Don’t you just hate it when you buy a nice house in a nice neighborhood near American University and the next thing you know you’re finding out that, just a few feet below where you put your children to sleep, there is discarded mustard gas from back in the day when your property was used as a chemical weapons testing ground? No? Never happened to me either, but it has indeed happened in D.C., and a pretty large cleanup effort is entering a crucial stage in Northwest.

The house in question is located at 4825 Glenbrook Road NW, about a block from American University.  The house has already been razed, but crews are beginning to excavate underneath the home’s foundation today.  Previous excavations have led researchers to believe that there is mustard gas and something called lewisite located underneath the home.  Lewisite is a particularly nasty chemical that penetrates clothing and even rubber, causing chemical burn.  It can also wreck havoc on your liver—or just plain kill you.

At any rate, crews are beginning to enter a potentially dangerous step in the clean up efforts of the site.  Now that they’ve successfully gotten rid of the house, they’ll be digging away layer after layer of dirt underneath the home, looking for a dump site of more chemical weapons debris.

“That’s the phase of the operation during which we would anticipate discovering debris from the American University Experiment Station,” Brenda Barber, the project manager for the Army Corps of Engineers told WTOP.

Apparently what happened was the area was used by the Army in WWI to do chemical weapons testing.  While they took good care to keep detailed records on how many rabbits their chemicals had killed, they forgot to write down where the holes they were dumping their debris were located.  After WWI ended the Army gave the land back to American University and over the years houses were built in what soldiers had previously dubbed ‘Death Valley’. Uplifting, right?

Today, where a very nice house had once stood is now surrounded by a ‘tent-like structure’ and is being treated with the utmost care by teams in HAZMAT gear.
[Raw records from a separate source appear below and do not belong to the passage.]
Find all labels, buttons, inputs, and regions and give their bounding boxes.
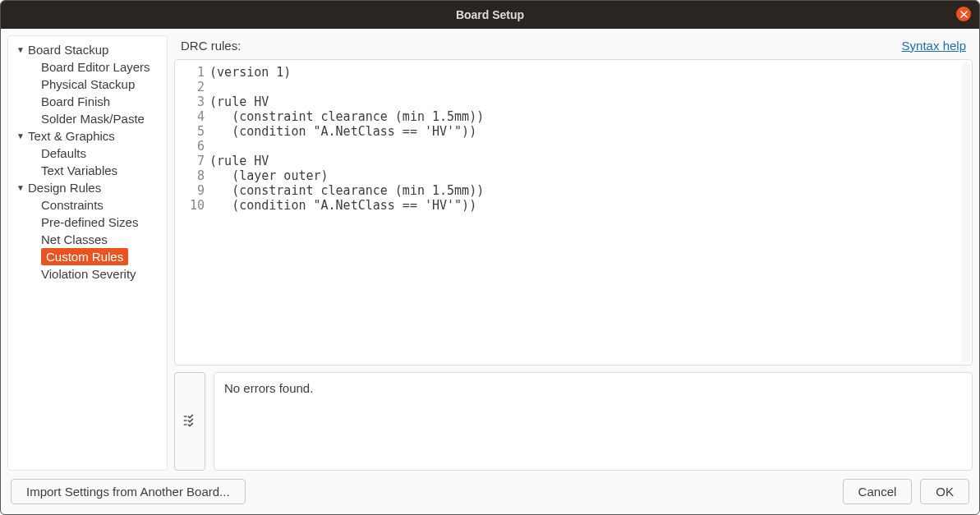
tree-item-board-editor-layers[interactable]: Board Editor Layers bbox=[8, 58, 167, 76]
tree-group-design-rules: ▼ Design Rules Constraints Pre-defined S… bbox=[8, 179, 167, 283]
tree-item-solder-mask-paste[interactable]: Solder Mask/Paste bbox=[8, 110, 167, 127]
tree-group-text-graphics: ▼ Text & Graphics Defaults Text Variable… bbox=[8, 127, 167, 179]
caret-down-icon: ▼ bbox=[16, 183, 28, 192]
drc-header: DRC rules: Syntax help bbox=[174, 35, 973, 53]
checklist-icon bbox=[182, 412, 198, 431]
close-icon[interactable] bbox=[956, 7, 971, 21]
window-title: Board Setup bbox=[456, 8, 524, 21]
status-row: No errors found. bbox=[174, 372, 973, 471]
syntax-help-link[interactable]: Syntax help bbox=[902, 39, 966, 53]
tree-label: Design Rules bbox=[28, 181, 101, 195]
titlebar: Board Setup bbox=[1, 1, 979, 29]
tree-parent-text-graphics[interactable]: ▼ Text & Graphics bbox=[8, 127, 167, 145]
dialog-body: ▼ Board Stackup Board Editor Layers Phys… bbox=[1, 29, 979, 514]
tree-label: Text & Graphics bbox=[28, 129, 115, 143]
tree-parent-stackup[interactable]: ▼ Board Stackup bbox=[8, 41, 167, 58]
code-area[interactable]: (version 1) (rule HV (constraint clearan… bbox=[208, 60, 489, 365]
caret-down-icon: ▼ bbox=[16, 45, 28, 54]
tree-item-board-finish[interactable]: Board Finish bbox=[8, 93, 167, 110]
tree-item-violation-severity[interactable]: Violation Severity bbox=[8, 265, 167, 283]
tree-item-custom-rules[interactable]: Custom Rules bbox=[41, 248, 128, 265]
scrollbar[interactable] bbox=[962, 62, 970, 363]
rules-editor[interactable]: 1 2 3 4 5 6 7 8 9 10 (version 1) (rule H… bbox=[174, 59, 973, 366]
tree-item-constraints[interactable]: Constraints bbox=[8, 196, 167, 214]
status-message: No errors found. bbox=[214, 372, 973, 471]
board-setup-window: Board Setup ▼ Board Stackup Board Editor… bbox=[0, 0, 980, 515]
caret-down-icon: ▼ bbox=[16, 131, 28, 140]
tree-item-physical-stackup[interactable]: Physical Stackup bbox=[8, 76, 167, 93]
ok-button[interactable]: OK bbox=[920, 479, 969, 504]
tree-group-stackup: ▼ Board Stackup Board Editor Layers Phys… bbox=[8, 41, 167, 127]
cancel-button[interactable]: Cancel bbox=[843, 479, 913, 504]
import-settings-button[interactable]: Import Settings from Another Board... bbox=[11, 479, 246, 504]
tree-item-net-classes[interactable]: Net Classes bbox=[8, 231, 167, 248]
drc-rules-label: DRC rules: bbox=[181, 39, 241, 53]
dialog-footer: Import Settings from Another Board... Ca… bbox=[1, 471, 979, 514]
main-area: ▼ Board Stackup Board Editor Layers Phys… bbox=[1, 29, 979, 471]
line-gutter: 1 2 3 4 5 6 7 8 9 10 bbox=[175, 60, 208, 365]
tree-item-predefined-sizes[interactable]: Pre-defined Sizes bbox=[8, 214, 167, 231]
content-pane: DRC rules: Syntax help 1 2 3 4 5 6 7 8 9… bbox=[174, 35, 973, 471]
tree-label: Board Stackup bbox=[28, 43, 108, 57]
tree-item-text-variables[interactable]: Text Variables bbox=[8, 162, 167, 179]
tree-item-custom-rules-wrap: Custom Rules bbox=[8, 248, 167, 265]
footer-right: Cancel OK bbox=[843, 479, 969, 504]
tree-item-defaults[interactable]: Defaults bbox=[8, 145, 167, 162]
check-rules-button[interactable] bbox=[174, 372, 205, 471]
tree-parent-design-rules[interactable]: ▼ Design Rules bbox=[8, 179, 167, 196]
settings-tree[interactable]: ▼ Board Stackup Board Editor Layers Phys… bbox=[7, 35, 168, 471]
According to WTOP, so far crews have removed 500 munitions, 400 pounds of laboratory glass beakers and the like, along with 200 thousand pounds of contaminated dirt from the site.  The cleanup began after workers found mortars at another home in 1993 and excavations of the current site are expected to finish by the end of 2014.

So, I guess if you’re a gardener in that area, I recommend stopping immediately and joining a community garden somewhere else.